Data provided:
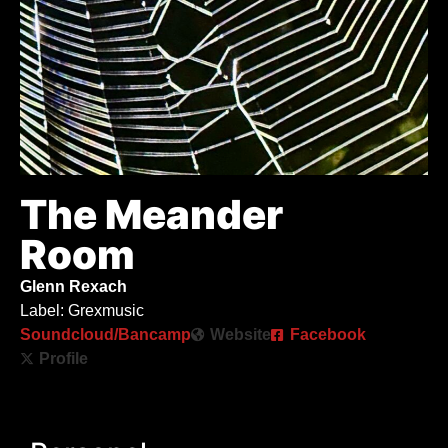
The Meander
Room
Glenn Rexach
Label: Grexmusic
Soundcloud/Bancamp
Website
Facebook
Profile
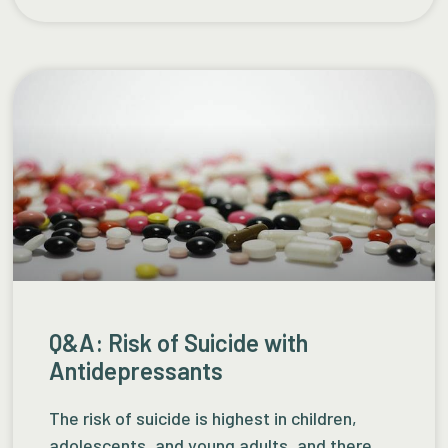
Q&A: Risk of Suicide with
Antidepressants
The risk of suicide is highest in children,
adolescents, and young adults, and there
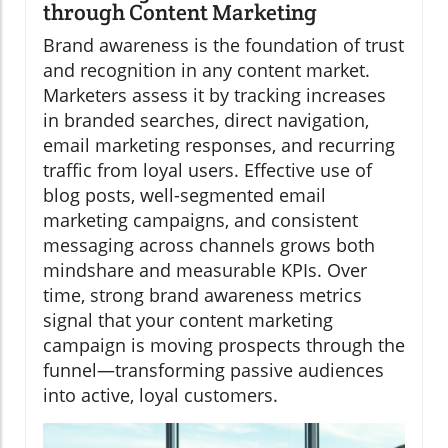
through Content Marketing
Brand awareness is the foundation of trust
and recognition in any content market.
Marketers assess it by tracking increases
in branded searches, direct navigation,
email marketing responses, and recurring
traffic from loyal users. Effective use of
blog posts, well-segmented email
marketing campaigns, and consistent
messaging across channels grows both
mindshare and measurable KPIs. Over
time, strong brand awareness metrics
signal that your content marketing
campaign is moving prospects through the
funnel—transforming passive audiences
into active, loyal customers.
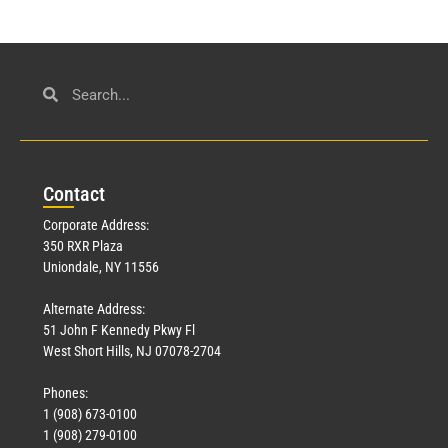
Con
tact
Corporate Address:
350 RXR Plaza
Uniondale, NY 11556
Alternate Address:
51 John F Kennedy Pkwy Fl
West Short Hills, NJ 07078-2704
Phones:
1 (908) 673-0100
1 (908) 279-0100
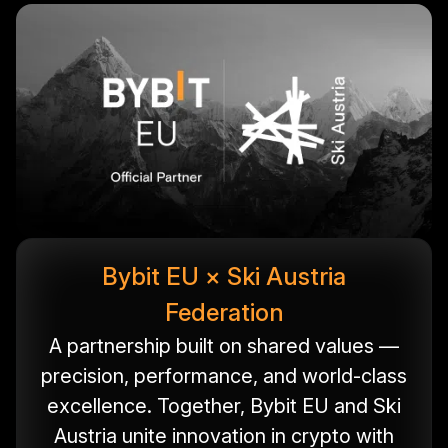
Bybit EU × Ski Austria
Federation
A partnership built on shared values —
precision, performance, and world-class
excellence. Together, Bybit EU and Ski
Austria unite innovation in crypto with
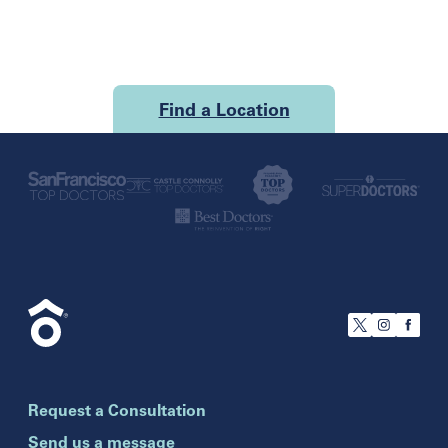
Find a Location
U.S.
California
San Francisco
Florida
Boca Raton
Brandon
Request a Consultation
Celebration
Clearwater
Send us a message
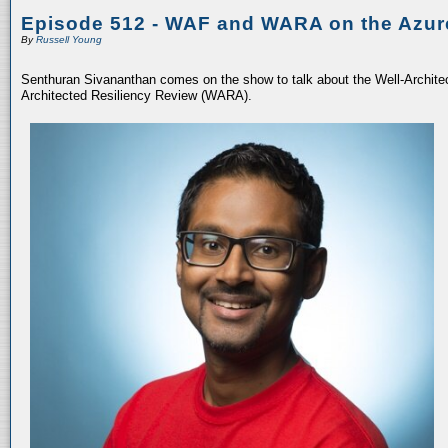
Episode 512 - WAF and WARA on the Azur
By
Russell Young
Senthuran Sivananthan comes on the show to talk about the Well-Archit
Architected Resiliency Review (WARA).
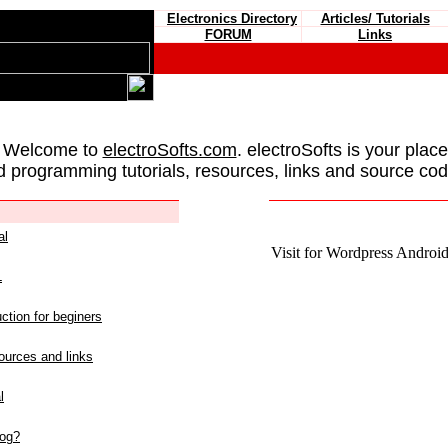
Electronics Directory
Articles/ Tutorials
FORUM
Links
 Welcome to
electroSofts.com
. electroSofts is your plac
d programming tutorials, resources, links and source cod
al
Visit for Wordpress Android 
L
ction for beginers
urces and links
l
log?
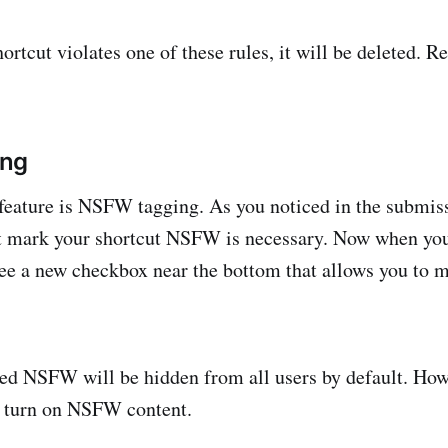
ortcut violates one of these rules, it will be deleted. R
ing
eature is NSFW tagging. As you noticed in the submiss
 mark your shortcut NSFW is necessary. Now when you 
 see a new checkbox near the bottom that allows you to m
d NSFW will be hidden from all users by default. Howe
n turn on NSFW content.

About this task: Except for the pictures, give the data again word for word.

Exercise result:
The Meander
Room
Glenn Rexach
Label: Grexmusic
Soundcloud/Bancamp
Website
Facebook
Profile
Q&A: Risk of Suicide with
Antidepressants
The risk of suicide is highest in children,
adolescents, and young adults, and there
through Content Marketing
Brand awareness is the foundation of trust
and recognition in any content market.
Marketers assess it by tracking increases
in branded searches, direct navigation,
email marketing responses, and recurring
traffic from loyal users. Effective use of
blog posts, well-segmented email
marketing campaigns, and consistent
messaging across channels grows both
mindshare and measurable KPIs. Over
time, strong brand awareness metrics
signal that your content marketing
campaign is moving prospects through the
funnel—transforming passive audiences
into active, loyal customers.
Con
tact
Corporate Address:
350 RXR Plaza
Uniondale, NY 11556
Alternate Address:
51 John F Kennedy Pkwy Fl
West Short Hills, NJ 07078-2704
Phones:
1 (908) 673-0100
1 (908) 279-0100
Bybit EU × Ski Austria
Federation
A partnership built on shared values —
precision, performance, and world-class
excellence. Together, Bybit EU and Ski
Austria unite innovation in crypto with
Find a Location
U.S.
California
San Francisco
Florida
Boca Raton
Brandon
Request a Consultation
Celebration
Clearwater
Send us a message
Episode 512 - WAF and WARA on the Azur
By
Russell Young
Senthuran Sivananthan comes on the show to talk about the Well-Archit
Architected Resiliency Review (WARA).
Electronics Directory
Articles/ Tutorials
FORUM
Links
 Welcome to
electroSofts.com
. electroSofts is your plac
d programming tutorials, resources, links and source cod
al
Visit for Wordpress Android 
L
ction for beginers
urces and links
l
log?
ortcut violates one of these rules, it will be deleted. R
ing
eature is NSFW tagging. As you noticed in the submiss
 mark your shortcut NSFW is necessary. Now when you 
 see a new checkbox near the bottom that allows you to m
d NSFW will be hidden from all users by default. Howe
n turn on NSFW content.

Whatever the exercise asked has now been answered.